Now, wisdom (or prudence) is the cardinal virtue which presides over all the other three virtues. And wisdom (or prudence) tells us that strategy in war, that sometimes necessary evil; diplomacy betwixt the representatives of nations; and above and beyond all the imparting to the general body of the people only so much knowledge of the tendencies of current events as is for the common good, can have intellectual and moral justification on this one fundamental ethical principle only, namely, that partial truth is not less true, in its measure and in its degree, than the full orb of truth.

Again; where a sound intellectual and moral basis is not consciously held, man, by the rules that govern his rational nature, will not “walk sure-footedly.” Moreover, it is impossible for a self-respecting free people to allow that essential unity does not prevail betwixt the fundamental principles of both private action and public action. For just wars and politics are not the pawns of a game that has been devised and patented by the devil. Just wars and politics are ethics working in the living present, in the wider field of human conduct. And, properly understood, they are, after their kind, and must be, if they are lawful to rational creatures, as noble and as much under the reign, rule, and governance of the Ideal Man as are those solemn acts of life which have been (amongst other purposes) devised to remind man of the transcendental nature of his origin and destiny.

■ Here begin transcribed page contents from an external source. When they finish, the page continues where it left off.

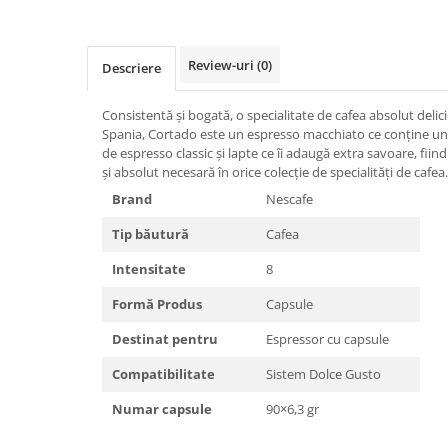
pe
Facebook
Review-uri
(0)
Descriere
Consistentă și bogată, o specialitate de cafea absolut delici
Spania, Cortado este un espresso macchiato ce conține un 
de espresso classic și lapte ce îi adaugă extra savoare, fiin
și absolut necesară în orice colecție de specialități de cafea.
Brand
Nescafe
Tip băutură
Cafea
Intensitate
8
Formă Produs
Capsule
Destinat pentru
Espressor cu capsule
Compatibilitate
Sistem Dolce Gusto
Numar capsule
90×6,3 gr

Just as on some wild, tempestuous night, the full orb of the silvery moon is obscured to the eye of the gazer by a dark, driving cloud.

Now, it has been said that, partly, because Oldcorne inferred insincerity of heart in Humphrey Littleton, and, partly, because Oldcorne inferred in his questioner pernicious purposes in propounding the question he did propound respecting the moral lawfulness, or otherwise, of the Gunpowder Plot, therefore Oldcorne gave Littleton an answer sounding in partial — that is, in this case, in abstract, in speculative — truth alone.

Oldcorne’s own expressed words are as follow: —

In this warie sort I spake to him bycause I doubted he came to entrap me, and that he should take no advantage of my words whither he reported them to Catholics or to Protestants.

Unquestionably, this must have been a reason — one reason, that is — for Father Oldcorne’s flanking, evasive reply, sounding in partial — that is, in this case, in abstract, in speculative — truth alone.

For otherwise a man of such approved goodness and established character would have never declared it to be a reason. The contrary supposal it is impossible to entertain.

But because Oldcorne’s declared reason was undoubtedly a reason, it does not follow — regard being had to persons, times, and circumstances — either from the demands of universal reason or moral fitness, that it was his only and sole reason, nor (still less) that it was his paramount and predominant reason for his action in question, that is, for his mode of couching the aforesaid Declaration in partial truth alone.

What leads to the conclusion with resistless force that Oldcorne’s alleged reason cannot have been his paramount, his predominant, reason is the simple, indisputable fact that such an aim so egregiously miscarried.